This documentary follows David Thorpe in his quest to both understand why and how he speaks like a ‘teenage girl’, and his desire to modify his voice to sound ‘straight.’ He explores a myriad of possibilities, visiting voice coaches, childhood friends, interviewing celebrities – namely Margaret Cho, Tim Gunn and George Takei in his seeking for answers surrounding perhaps quite simply; what it means to be gay.


Breaking up with his boyfriend seems to send Thorpe into a crisis – he feels that the pressure of being single at 40, regardless of sexuality, is taboo. The focal subject of the film is the 'camp' voice, a phenomenon not previously explored in such depth on the big screen. The full 77 minutes of the film investigate how the male voice can be a powerful tool, and potentially a burden, however, the film pushes further than that, raising questions of choice; did Thorpe choose this effeminate-sounding, ‘girly’ voice? Why is there a surrounding stereotype of gay men sounding feminine? What it is that makes the voice sound this way?

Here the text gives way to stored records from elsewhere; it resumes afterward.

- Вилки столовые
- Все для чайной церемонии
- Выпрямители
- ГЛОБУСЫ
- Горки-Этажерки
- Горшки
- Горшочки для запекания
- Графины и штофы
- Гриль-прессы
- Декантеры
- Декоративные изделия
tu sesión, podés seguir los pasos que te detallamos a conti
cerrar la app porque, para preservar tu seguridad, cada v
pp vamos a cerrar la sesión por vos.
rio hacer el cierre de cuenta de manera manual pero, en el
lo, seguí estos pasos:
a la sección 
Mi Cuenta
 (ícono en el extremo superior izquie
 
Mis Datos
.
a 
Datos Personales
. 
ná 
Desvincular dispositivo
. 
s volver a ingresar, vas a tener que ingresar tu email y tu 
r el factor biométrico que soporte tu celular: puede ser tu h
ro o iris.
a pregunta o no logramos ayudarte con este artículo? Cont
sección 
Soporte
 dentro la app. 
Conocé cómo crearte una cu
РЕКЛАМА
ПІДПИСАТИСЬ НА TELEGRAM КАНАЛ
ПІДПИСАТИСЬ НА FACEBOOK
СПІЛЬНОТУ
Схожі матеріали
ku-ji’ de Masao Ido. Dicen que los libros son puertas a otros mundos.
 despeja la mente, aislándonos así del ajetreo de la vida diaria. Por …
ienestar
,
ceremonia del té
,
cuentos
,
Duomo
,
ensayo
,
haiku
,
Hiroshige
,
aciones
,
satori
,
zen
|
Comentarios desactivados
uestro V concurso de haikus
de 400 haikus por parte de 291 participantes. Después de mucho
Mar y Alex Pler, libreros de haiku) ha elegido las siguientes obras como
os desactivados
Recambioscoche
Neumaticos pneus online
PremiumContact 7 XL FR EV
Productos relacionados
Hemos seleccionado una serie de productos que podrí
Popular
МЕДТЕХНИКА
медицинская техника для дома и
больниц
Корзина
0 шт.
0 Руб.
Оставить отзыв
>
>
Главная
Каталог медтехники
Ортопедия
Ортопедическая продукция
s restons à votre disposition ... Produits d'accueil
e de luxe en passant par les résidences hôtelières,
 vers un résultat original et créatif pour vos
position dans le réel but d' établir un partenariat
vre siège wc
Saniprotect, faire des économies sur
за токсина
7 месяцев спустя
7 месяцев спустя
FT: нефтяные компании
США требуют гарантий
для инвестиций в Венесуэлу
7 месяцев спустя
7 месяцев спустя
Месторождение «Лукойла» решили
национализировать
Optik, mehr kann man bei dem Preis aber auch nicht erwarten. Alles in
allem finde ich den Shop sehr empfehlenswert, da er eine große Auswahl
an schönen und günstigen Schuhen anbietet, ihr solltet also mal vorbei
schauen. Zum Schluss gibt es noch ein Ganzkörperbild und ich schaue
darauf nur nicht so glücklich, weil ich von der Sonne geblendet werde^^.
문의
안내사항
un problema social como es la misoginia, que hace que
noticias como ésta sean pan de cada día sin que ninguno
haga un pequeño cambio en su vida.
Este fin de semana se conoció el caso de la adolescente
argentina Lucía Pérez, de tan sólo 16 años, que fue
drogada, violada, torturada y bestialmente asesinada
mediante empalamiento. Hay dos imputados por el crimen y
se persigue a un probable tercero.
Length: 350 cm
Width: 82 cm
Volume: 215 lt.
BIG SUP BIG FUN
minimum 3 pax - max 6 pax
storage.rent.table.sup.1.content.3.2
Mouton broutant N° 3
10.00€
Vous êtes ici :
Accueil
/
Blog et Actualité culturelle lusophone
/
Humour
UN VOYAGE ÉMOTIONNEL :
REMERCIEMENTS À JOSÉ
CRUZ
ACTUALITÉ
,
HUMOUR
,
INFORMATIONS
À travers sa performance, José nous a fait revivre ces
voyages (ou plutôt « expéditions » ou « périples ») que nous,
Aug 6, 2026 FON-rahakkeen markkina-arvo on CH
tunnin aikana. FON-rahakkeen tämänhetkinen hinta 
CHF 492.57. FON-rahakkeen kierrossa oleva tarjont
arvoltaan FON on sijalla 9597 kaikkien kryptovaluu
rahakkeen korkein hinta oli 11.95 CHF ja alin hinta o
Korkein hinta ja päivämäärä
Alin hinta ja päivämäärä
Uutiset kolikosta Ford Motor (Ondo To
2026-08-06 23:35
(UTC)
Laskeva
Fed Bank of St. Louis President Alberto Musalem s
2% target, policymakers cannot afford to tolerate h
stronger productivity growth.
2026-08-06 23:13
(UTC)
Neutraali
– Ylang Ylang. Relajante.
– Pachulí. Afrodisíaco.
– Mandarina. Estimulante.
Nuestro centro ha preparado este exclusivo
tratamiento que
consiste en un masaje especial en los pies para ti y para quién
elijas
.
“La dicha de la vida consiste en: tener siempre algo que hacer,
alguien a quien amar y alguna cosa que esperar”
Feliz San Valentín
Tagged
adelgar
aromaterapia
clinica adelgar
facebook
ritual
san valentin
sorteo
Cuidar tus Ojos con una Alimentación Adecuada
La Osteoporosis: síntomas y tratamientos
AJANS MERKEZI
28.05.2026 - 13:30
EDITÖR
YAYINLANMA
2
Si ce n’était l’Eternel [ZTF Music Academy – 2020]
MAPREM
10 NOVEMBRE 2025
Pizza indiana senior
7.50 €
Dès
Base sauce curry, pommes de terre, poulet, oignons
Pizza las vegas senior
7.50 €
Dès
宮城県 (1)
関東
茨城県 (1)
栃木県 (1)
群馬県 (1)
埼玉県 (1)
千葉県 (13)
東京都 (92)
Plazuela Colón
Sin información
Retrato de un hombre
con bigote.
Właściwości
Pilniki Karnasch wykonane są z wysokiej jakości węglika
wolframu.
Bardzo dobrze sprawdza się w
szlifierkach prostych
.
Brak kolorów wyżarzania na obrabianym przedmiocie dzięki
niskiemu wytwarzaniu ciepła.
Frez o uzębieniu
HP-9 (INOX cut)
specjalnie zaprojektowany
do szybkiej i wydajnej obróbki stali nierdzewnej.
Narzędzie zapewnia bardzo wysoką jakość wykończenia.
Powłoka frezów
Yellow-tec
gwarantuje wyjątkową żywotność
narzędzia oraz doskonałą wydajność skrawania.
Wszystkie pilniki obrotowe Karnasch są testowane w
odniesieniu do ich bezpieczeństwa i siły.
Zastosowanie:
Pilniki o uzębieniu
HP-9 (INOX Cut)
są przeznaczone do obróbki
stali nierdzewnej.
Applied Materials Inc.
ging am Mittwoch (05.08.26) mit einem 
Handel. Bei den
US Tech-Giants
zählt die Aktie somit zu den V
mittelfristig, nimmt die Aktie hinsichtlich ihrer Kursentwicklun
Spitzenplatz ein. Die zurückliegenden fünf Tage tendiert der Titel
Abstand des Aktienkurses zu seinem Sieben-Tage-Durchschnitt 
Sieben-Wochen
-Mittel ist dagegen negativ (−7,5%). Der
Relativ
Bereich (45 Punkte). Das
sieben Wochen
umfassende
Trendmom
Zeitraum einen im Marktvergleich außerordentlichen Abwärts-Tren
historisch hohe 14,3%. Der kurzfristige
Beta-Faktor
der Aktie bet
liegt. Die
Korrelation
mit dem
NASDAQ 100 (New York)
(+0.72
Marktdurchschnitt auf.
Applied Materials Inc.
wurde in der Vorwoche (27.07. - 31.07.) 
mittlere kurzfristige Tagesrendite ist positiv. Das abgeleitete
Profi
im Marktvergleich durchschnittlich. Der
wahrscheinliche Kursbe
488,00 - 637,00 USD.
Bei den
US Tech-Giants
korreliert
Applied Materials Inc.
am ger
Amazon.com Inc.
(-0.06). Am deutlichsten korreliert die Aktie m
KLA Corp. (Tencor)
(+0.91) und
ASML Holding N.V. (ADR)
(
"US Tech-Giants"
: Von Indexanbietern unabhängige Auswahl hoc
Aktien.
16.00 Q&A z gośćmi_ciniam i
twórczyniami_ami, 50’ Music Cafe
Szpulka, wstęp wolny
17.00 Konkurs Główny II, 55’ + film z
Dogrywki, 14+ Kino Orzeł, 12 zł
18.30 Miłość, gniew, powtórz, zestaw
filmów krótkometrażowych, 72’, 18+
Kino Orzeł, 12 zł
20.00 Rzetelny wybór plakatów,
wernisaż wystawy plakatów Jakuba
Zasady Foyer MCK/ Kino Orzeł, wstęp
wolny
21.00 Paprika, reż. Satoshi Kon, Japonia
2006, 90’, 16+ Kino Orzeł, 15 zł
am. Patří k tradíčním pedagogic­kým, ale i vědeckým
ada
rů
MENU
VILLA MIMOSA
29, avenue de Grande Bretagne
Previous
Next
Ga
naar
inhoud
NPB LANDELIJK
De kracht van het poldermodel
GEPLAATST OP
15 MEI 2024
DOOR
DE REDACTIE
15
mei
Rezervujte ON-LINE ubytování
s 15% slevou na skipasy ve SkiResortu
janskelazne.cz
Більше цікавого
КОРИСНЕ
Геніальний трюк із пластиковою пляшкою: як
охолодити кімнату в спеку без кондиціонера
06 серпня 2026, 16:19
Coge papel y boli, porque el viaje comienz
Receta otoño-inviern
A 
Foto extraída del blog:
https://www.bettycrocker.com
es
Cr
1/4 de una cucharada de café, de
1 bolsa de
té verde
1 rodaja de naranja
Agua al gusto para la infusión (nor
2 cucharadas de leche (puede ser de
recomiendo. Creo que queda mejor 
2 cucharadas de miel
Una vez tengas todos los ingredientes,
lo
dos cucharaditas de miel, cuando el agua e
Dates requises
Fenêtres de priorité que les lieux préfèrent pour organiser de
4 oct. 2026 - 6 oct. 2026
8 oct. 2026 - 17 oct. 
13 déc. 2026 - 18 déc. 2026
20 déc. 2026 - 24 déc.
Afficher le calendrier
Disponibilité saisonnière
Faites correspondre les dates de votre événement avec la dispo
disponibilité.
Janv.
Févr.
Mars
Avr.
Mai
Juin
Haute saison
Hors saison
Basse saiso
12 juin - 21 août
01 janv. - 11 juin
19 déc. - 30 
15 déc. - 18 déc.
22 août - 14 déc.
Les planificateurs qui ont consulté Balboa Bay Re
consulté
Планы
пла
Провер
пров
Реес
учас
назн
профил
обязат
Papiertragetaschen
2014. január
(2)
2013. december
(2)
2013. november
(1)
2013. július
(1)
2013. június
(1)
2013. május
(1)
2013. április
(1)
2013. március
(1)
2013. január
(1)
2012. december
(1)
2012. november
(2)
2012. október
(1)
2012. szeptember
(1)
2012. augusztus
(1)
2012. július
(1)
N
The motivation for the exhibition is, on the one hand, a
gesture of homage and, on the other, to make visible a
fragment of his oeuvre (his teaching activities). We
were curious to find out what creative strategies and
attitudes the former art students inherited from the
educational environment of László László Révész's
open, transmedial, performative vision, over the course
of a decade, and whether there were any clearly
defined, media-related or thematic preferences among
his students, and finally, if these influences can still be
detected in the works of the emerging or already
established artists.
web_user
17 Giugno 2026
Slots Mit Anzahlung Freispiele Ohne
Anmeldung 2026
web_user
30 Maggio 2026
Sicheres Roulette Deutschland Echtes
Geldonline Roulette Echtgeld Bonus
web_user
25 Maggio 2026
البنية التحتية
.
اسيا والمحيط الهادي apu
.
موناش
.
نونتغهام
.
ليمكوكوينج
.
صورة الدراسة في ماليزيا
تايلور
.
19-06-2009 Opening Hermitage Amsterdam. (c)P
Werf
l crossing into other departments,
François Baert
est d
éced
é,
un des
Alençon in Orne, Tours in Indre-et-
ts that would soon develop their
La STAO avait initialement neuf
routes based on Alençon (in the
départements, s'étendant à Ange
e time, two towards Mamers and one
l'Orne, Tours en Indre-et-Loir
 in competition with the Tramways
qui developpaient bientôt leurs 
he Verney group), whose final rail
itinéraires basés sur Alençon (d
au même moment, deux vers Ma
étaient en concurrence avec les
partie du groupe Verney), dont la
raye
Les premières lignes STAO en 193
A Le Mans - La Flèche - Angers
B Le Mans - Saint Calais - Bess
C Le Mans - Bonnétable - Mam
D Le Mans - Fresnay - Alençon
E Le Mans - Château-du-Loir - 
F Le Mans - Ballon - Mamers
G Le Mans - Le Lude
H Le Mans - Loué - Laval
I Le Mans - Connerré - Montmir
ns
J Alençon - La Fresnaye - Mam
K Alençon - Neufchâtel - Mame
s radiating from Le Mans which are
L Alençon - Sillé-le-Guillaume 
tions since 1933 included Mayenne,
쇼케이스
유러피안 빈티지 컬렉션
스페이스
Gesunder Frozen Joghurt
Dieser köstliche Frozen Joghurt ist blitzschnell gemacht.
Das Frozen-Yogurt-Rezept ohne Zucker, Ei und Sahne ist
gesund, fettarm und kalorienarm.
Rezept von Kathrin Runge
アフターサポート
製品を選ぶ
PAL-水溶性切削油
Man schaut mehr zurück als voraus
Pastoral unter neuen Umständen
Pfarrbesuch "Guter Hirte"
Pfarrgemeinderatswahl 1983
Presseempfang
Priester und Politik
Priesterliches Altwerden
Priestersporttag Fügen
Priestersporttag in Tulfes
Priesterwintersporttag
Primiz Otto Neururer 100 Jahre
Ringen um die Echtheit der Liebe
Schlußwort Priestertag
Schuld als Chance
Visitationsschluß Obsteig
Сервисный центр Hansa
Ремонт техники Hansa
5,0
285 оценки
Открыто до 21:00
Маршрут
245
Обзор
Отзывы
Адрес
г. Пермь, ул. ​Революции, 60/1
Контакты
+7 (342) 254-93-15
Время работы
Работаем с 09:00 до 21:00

And perhaps the question most important to Thorpe – ‘can I undo this?’ Thorpe’s documentary presents the stigma of the effeminate voice; the disadvantages of being a gay man in a ‘man’s’ man’s world, and the consequential internalised homophobia that accompanies this.


Voice is what identified the early gay characters on television - Thorpe recalls their flamboyance and ‘camp’ melody; he reminisces on his childhood and the desperate need to hide his sexuality, and the one trait that would’ve ‘outed’ him – his voice. In conforming or attempting to conform so actively to societal norms, a sort of self hatred and anxiety grows within – gay men who do not like 'sounding' gay feel that this description of their speech is a negative. The film delves into this; you have accepted you are gay, and that your sexuality is a part of you, so why not accept your voice? Stereotypes often resonate the strongest when there is a degree of recognition and familiarity in the mocked, for instance, an openly gay man who has accepted himself as such - aside from his voice.


Predominantly jaunty, the up-beat diary style documentary climaxes with Thorpe's realisation that his crisis about his voice was ‘an attempt to reconnect with myself.’ The viewer is left with a sense of the incomplete; questions are presented yet not fully addressed and answered. But perhaps this is largely due to the vastness, the sheer depth of the subject matter; answers yield more questions, more queries that simply cannot all be answered.


It is a shame that some topics raised by linguist Ron Smyth are not explored in full, such as the link between male and female vocalisation and the translation of this onto gay men’s speech patterns, the representation of the ‘villainous gay man’ on film and how this fuels negative conditioning in both gay and straight children, adolescents and even adults. Maybe these concepts could have been given more weight, as these are the images that linger after viewing.


Regardless, Thorpe presents us with a thought-provoking piece of cinema, an extremely personal narrative which does well to include some important wider societal issues, such as the legalisation of gay marriage, and the bullying of homosexual children in school.